Tax authorities cannot use the above tools just because of:
- Difficulty in verifying the transfer price
- Lack of comparable transactions between unrelated parties in comparable circumstances.
Transfer Pricing adjustments
To meet the taxpayers’ expectations, the legislator pointed out that a taxpayer can recognize a transfer pricing adjustment by changing the amount of revenues or expenses if the following cumulative conditions are met:
- Controlled transaction was performed at arm’s length
- There was a change in significant circumstances affecting the terms of transaction or costs/revenues influencing the transfer pricing became known and the prices must be adjusted to comply with market terms
- The taxpayer has a statement from the related party that if has adjusted the transfer prices in the same way.

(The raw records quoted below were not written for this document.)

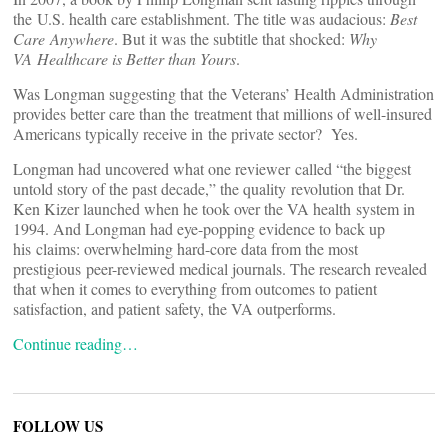
the U.S. health care establishment. The title was audacious:
Best
Care Anywhere
. But it was the subtitle that shocked:
Why
VA Healthcare is Better than Yours
.
Was Longman suggesting that the Veterans’ Health Administration
provides better care than the treatment that millions of well-insured
Americans typically receive in the private sector? Yes.
Longman had uncovered what one reviewer called “the biggest
untold story of the past decade,” the quality revolution that Dr.
Ken Kizer launched when he took over the VA health system in
1994. And Longman had eye-popping evidence to back up
his claims: overwhelming hard-core data from the most
prestigious peer-reviewed medical journals. The research revealed
that when it comes to everything from outcomes to patient
satisfaction, and patient safety, the VA outperforms.
Continue reading…
FOLLOW US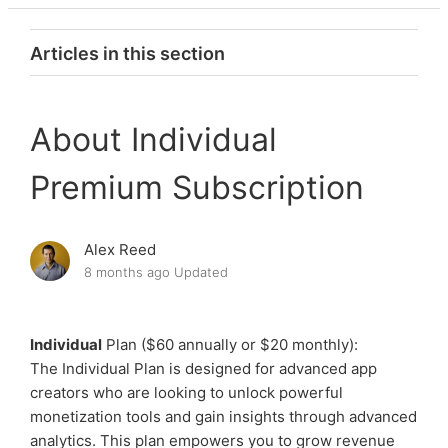
Articles in this section
Explore Premium Subscription Plans
About Individual
Choosing the right Premium Subscription
Premium Subscription
Premium: FAQ
Alex Reed
Premium: Troubleshooting Purchases
8 months ago
Updated
About Master Premium Subscription
Individual
Plan ($60 annually or $20 monthly):
About Individual Premium Subscription
The Individual Plan is designed for advanced app
creators who are looking to unlock powerful
monetization tools and gain insights through advanced
About Starter Premium Subscription
analytics. This plan empowers you to grow revenue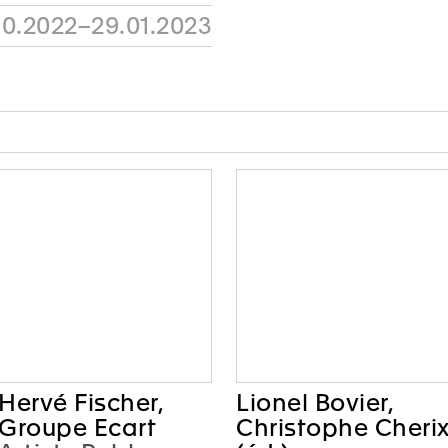
10.2022–29.01.2023
Hervé Fischer,
Lionel Bovier,
Groupe Ecart
Christophe Cheri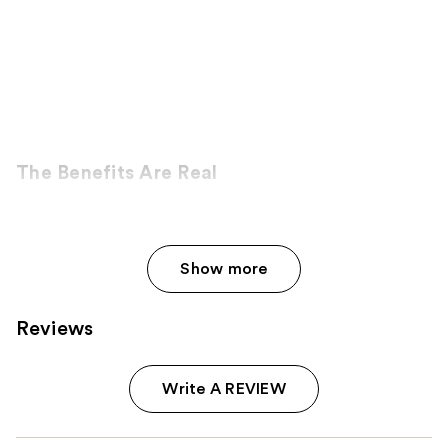
The Benefits Are Real
Show more
Reviews
Write A REVIEW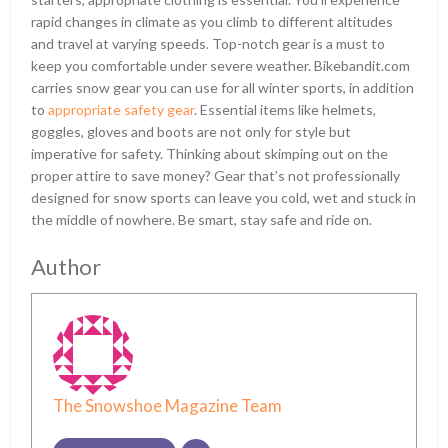
rapid changes in climate as you climb to different altitudes
and travel at varying speeds. Top-notch gear is a must to
keep you comfortable under severe weather. Bikebandit.com
carries snow gear you can use for all winter sports, in addition
to
appropriate safety gear
. Essential items like helmets,
goggles, gloves and boots are not only for style but
imperative for safety. Thinking about skimping out on the
proper attire to save money? Gear that’s not professionally
designed for snow sports can leave you cold, wet and stuck in
the middle of nowhere. Be smart, stay safe and ride on.
Author
The Snowshoe Magazine Team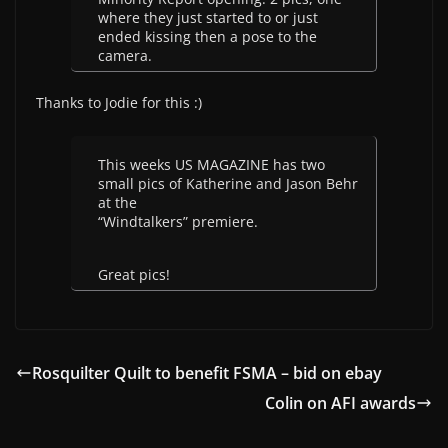
where they just started to or just
ended kissing then a pose to the
camera.
Thanks to Jodie for this :)
This weeks US MAGAZINE has two
small pics of Katherine and Jason Behr
at the
“Windtalkers” premiere.
Great pics!
Rosquilter Quilt to benefit FSMA – bid on ebay
Colin on AFI awards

Beginning in 2022, it was allowed to have a statement or accounting proof from the related party.
- The related party has its place of business in Poland or in a country or territory with which Poland has an agreement to avoid double taxation and there is a legal basis for exchanging tax information with that country
- The taxpayer does not have to confirm the transfer pricing adjustment in its annual tax return anymore since 2022.
The cooperation agreements have been introduced to the Polish tax system due to the Act on Resolving Double Taxation Disputes and Concluding of Advance Pricing Agreements of 14th November 2019.
The agreement may be concluded by taxpayers with revenues of at least 50 million EUR. The main benefits of the agreement are:
- Exemption from reporting of national tax schemes (MDRs)
- A 50% reduction of the fee for submitting an APA application
- Attributing good faith to the taxpayer.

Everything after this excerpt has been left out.